**Task prompt:**
Return each record word for word and omit the pictures.

**Input:**

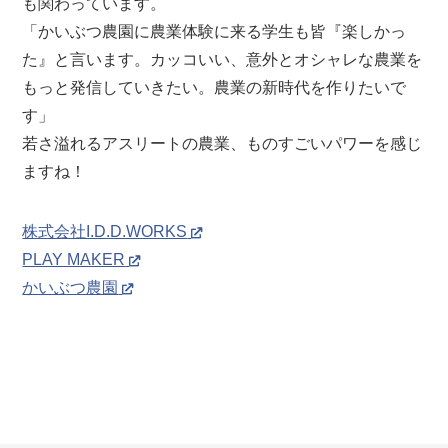
も関わっています。
「かいぶつ農園に農業体験に来る学生も皆『楽しかっ
た』と言います。カッコいい、意外とオシャレな農業を
もっと発信していきたい。農業の新時代を作りたいで
す」
若さ溢れるアスリートの農業、ものすごいパワーを感じ
ますね！
株式会社I.D.D.WORKS
PLAY MAKER
かいぶつ農園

**Problem solution:**
も関わっています。
「かいぶつ農園に農業体験に来る学生も皆『楽しかっ
た』と言います。カッコいい、意外とオシャレな農業を
もっと発信していきたい。農業の新時代を作りたいで
す」
若さ溢れるアスリートの農業、ものすごいパワーを感じ
ますね！
株式会社I.D.D.WORKS
PLAY MAKER
かいぶつ農園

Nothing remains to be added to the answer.